Admission Of ‘Serious Failure’ To Prevent Problems

09.07.2013

By Rob Dixon

The Church of England’s decision to formally apologise for past child abuse by Anglican priests, as well as its ‘serious failure’ to prevent it, has been welcomed as a positive step forward by lawyers specialising in child abuse cases.

In a meeting last week in York, the General Synod endorsed a report which included an apology related to abuse in the Chichester diocese – specifically related to the two priests Roy Cotton and Colin Pritchard in 1970s and 1980s.

The BBC reports that the cases led to an inquiry which raised significant concerns over safeguarding procedures and describe efforts to handle allegations of abuse as both ‘appalling’ and dysfunctional’.

The Archbishop of Canterbury, the Most Reverend Justin Welby, said it was now vital for the diocese to do everything it can to help survivors of the known abusing clergy to come forward and get the support they need and deserve.

It was also agreed that the Synod would take steps to improve its policies on safeguarding children to tackle the issue going forward.

Tom Fletcher, a Birmingham-based solicitor at Irwin Mitchell and an expert in child abuse claims, said: "It is of course deeply concerning that there are likely to be other victims of the abusers who have not been able to come forward, but it is unfortunately extremely common for victims to come forward many years after the abuse or to not come forward at all.

"There may be a number of reasons for  not coming forward such as embarrassment, a feeling of not being believed, wishing to put the past behind them or the fear that something would happen to them if they did come forward.

"Hopefully this apology will go some way to ensuring those affected by such issues will be able to speak out about the ordeals they have faced, safe in the knowledge that their voices will be heard.”

He continued: "Sadly, it is the nature of abuse of children by those placed in such high authority that creates great fear, confusion and shame.

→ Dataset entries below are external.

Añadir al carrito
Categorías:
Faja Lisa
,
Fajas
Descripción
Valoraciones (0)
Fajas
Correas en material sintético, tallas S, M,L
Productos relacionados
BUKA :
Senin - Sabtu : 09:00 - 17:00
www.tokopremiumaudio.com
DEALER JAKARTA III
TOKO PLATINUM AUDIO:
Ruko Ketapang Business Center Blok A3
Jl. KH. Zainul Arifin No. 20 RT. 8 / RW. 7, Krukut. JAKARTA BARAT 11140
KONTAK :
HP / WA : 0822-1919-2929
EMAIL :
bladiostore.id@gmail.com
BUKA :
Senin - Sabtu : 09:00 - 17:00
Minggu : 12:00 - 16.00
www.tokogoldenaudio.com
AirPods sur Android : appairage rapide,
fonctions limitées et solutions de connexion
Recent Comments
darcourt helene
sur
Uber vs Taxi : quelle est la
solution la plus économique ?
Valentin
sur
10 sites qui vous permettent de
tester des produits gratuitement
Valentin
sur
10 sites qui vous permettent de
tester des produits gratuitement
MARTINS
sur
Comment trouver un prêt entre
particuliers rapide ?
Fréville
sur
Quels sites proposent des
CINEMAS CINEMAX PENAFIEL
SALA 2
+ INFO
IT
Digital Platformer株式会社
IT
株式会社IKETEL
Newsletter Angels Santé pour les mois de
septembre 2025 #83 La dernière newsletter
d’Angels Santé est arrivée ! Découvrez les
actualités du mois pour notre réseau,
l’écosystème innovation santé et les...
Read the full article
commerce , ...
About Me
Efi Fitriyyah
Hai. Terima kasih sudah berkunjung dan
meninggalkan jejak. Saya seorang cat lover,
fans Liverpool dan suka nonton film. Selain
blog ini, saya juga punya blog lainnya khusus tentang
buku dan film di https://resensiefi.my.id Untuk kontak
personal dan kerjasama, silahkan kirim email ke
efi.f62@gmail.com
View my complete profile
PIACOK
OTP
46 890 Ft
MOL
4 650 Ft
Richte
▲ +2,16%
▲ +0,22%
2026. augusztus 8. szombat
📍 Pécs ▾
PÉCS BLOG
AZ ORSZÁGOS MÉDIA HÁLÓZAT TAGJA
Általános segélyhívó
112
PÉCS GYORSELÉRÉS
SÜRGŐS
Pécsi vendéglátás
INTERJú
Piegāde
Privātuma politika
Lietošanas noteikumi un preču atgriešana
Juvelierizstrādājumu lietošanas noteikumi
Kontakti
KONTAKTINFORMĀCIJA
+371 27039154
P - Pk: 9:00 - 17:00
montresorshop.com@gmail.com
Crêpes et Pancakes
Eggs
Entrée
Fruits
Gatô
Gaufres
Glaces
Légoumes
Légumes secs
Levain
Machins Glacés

"It is, however, welcoming to hear the Church of England apologising in this instance and we are encouraged to hear of the plans to improve policies and practices on safeguarding children.

"Sadly we continue to be contacted by those who have been abused as children by members of the clergy and we hope that plans to improve policies and practices on safeguarding children can also be shared much wider across all UK society.”